A study included 182 Parkinson’s patients and 185 healthy individuals found that patients with Parkinson’s had significantly lower levels of vitamin D and these patients were experiencing more falls and sleep problems. They were also suffering from depression and anxiety. The study suggested that vitamin D supplementation could be a potential therapeutic option for non-motor symptoms of Parkinson’s disease.

In another study, higher levels of vitamin D was associated with better cognition and better mood.

Similarly, one study involving 114 Parkinson’s patients showed that vitamin D supplementation (1200 IU/day) for 12 months inhibit the disease progression for a short period. But this effect was seen in patients that were carrying a certain genotype linked to vitamin D receptor gene.

How about the motor symptoms?

It’s not yet clear whether its consumption can also treat the typical motor symptoms of Parkinson’s. So far only one study has reported that it may help improve balance in patients who are younger. In this study, a high dose of vitamin D supplement for 16 weeks was found to cause a significant improvement in the balance of those patients who were 66 or younger, compared with the placebo group or those patients who were 67 and older.

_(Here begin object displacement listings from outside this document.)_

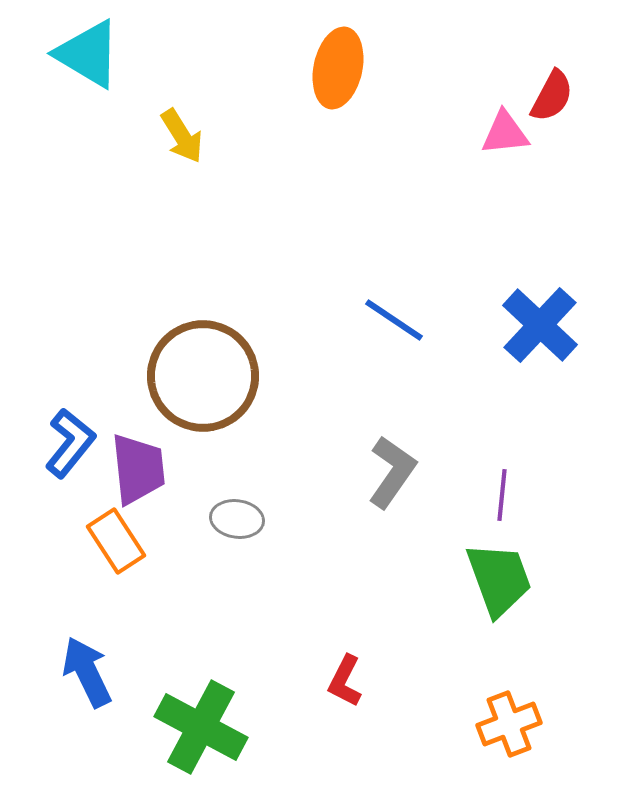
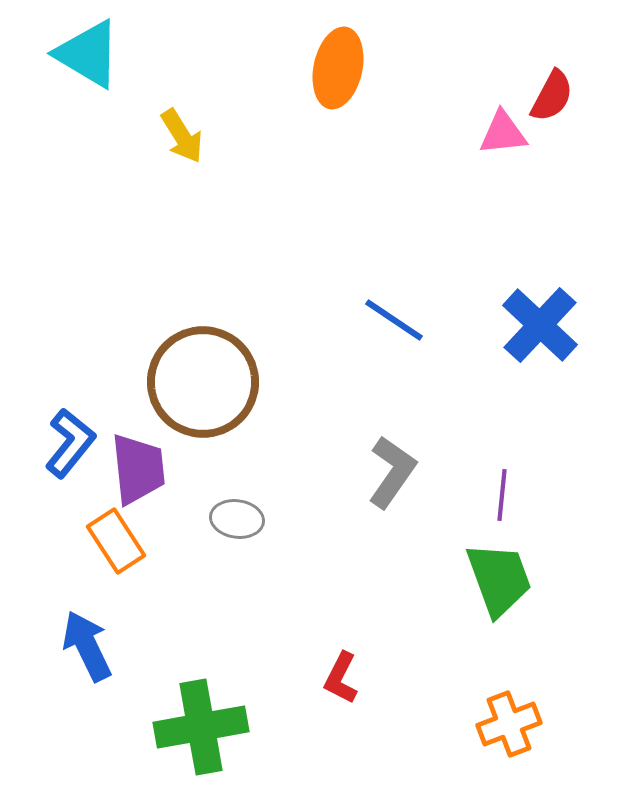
pink triangle: moved 2 px left
brown circle: moved 6 px down
blue arrow: moved 26 px up
red L-shape: moved 4 px left, 3 px up
green cross: rotated 38 degrees counterclockwise
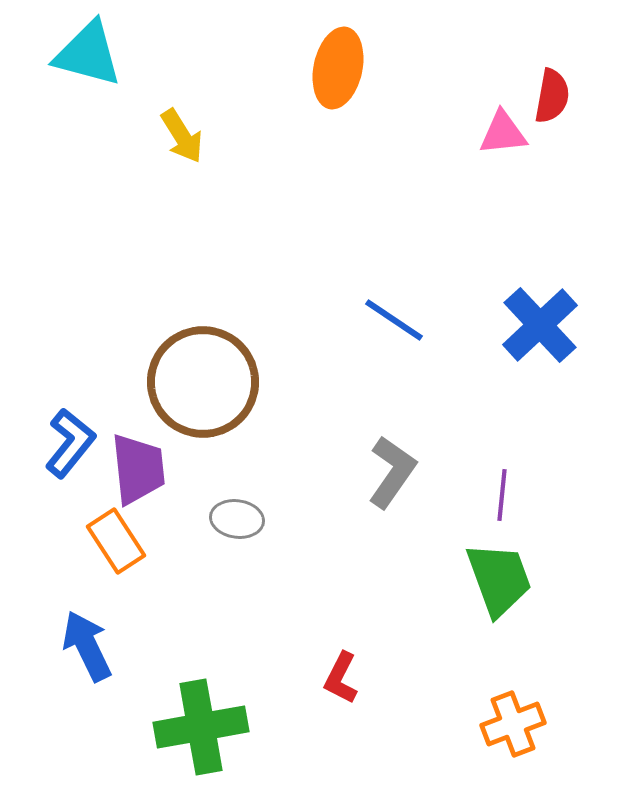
cyan triangle: rotated 16 degrees counterclockwise
red semicircle: rotated 18 degrees counterclockwise
blue cross: rotated 4 degrees clockwise
orange cross: moved 4 px right
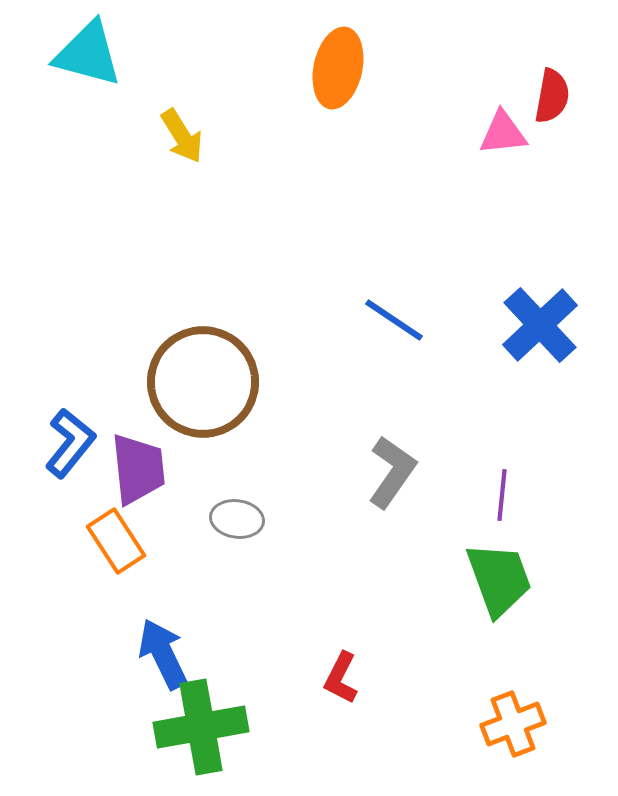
blue arrow: moved 76 px right, 8 px down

What about its side effects?

Vitamin D is not associated with any adverse effects when used in a moderate amount. Several clinical trials have shown that it is well-tolerated and has a good safety record. When tested in Parkinson’s patients, its intake didn’t worsen the patients’ symptoms.

The Takeaway

The link between vitamin D and Parkinson’s disease has gradually attracted attention. While some clinical studies suggest that it may contain a therapeutic strategy for treating some symptoms of Parkinson’s disease, it is still uncertain whether its supplementation can reverse the disease condition or at least improve the typical motor symptoms.

If you are suffering from Parkinson’s disease and thinking of using vitamin D supplements, it is good to take advice from your doctor first.


Disclaimer: The information shared here should not be taken as medical advice. The opinions presented here are not intended to treat any health conditions. For your specific medical problem, consult with your health care provider.